Eye on Germany: Foolish Crackdown on Dissent
Germany’s domestic intelligence agency classified the rising Alternative for Germany party as a right-wing extremist group is “a shocking escalation in the establishment’s crackdown” on the AfD, warns Spiked’s Sabine Beppler-Spahl. The classification “paves the way for an outright ban of the party.” AfD’s leaders have used “undoubtedly inflammatory rhetoric,” but this “should be challenged through open debate and contestation, not banned.” “Germans are turning towards the AfD because they feel betrayed by the mainstream parties on immigration, terrorism and Net Zero,” even as “the party’s more extreme leaders . . . remain personally unpopular.” The real problem: “The political class does not see any dissent on migration or multiculturalism as legitimate, leaving the AfD as the only game in town for those who want these issues to be addressed.”

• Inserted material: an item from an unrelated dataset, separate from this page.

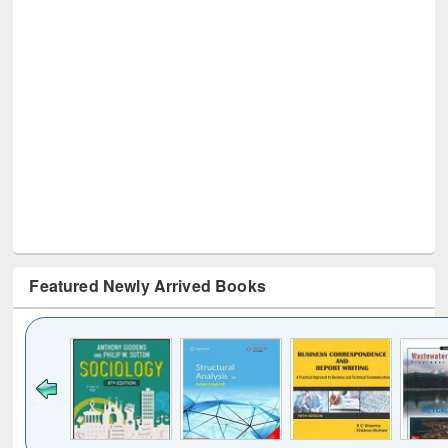
Featured Newly Arrived Books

Conservative: Fixing Joe’s Student-Loan Mess
President Joe Biden created a mess by repeatedly promising “the more than 40 million federal student loan borrowers either outright loan ‘cancellation’ or payment plans that were greatly reduced or completely zeroed out”; now President Trump is cleaning it up, cheers USA Today’s Ingrid Jacques. “Biden essentially fashioned a new entitlement program — on the backs of taxpayers” and in defiance of multiple court rulings. “After years of being made to feel their debt wasn’t really their problem, many student loan holders are finding themselves in difficult situations,” with “a record high — 20.5%” now “seriously delinquent” on payments. “The Trump administration is bringing sanity back” by confirming “loans should actually be repaid.”
From the right: Start of the ‘Golden Age’
“Trump is the opposite of the Republicans who preceded him,” argues Dan McCarthy at The American Mind: “They specialized in telling conservatives what they wanted to hear, but they were afraid to act.” Now, “on Roe, on racial discrimination against whites and Asians, on immigration, on fulfilling Ronald Reagan’s pledge to dismantle the Department of Education, and on most other priorities for the American Right,” Trump has “done more for conservative principles” in his first 100 days back than “the last two Republican presidents, the Bushes, did in their combined 12 years in the White House.” He “won’t win every battle, either in the law courts or in the court of public opinion. But he changes the political landscape just by engaging in the fight.”
Ed desk: Who Is Mohsen Mahdawi?
Recently freed Columbia anti-Israel agitator “Mohsen Mahdawi has portrayed himself as a blameless victim of a heavy-handed effort by the Trump administration to punish foreign students for their political opinions,” notes The Free Press’ Maya Sulkin. But “court filings, a police report, and social media posts paint a very different — and much more troubling — picture.” Per one police report, Mahdawi told a Vermont gun-shop owner he wanted to work there, for free, to learn about weapons and that he had used custom-built guns to “kill Jews while he was in Palestine.” He also called his terrorist cousin a “fierce resistance fighter” and “dreamer of liberation.” Odd choice to join “a new group whose members were paid a stipend” by the university to create “‘an opportunity for students to learn from each other.’”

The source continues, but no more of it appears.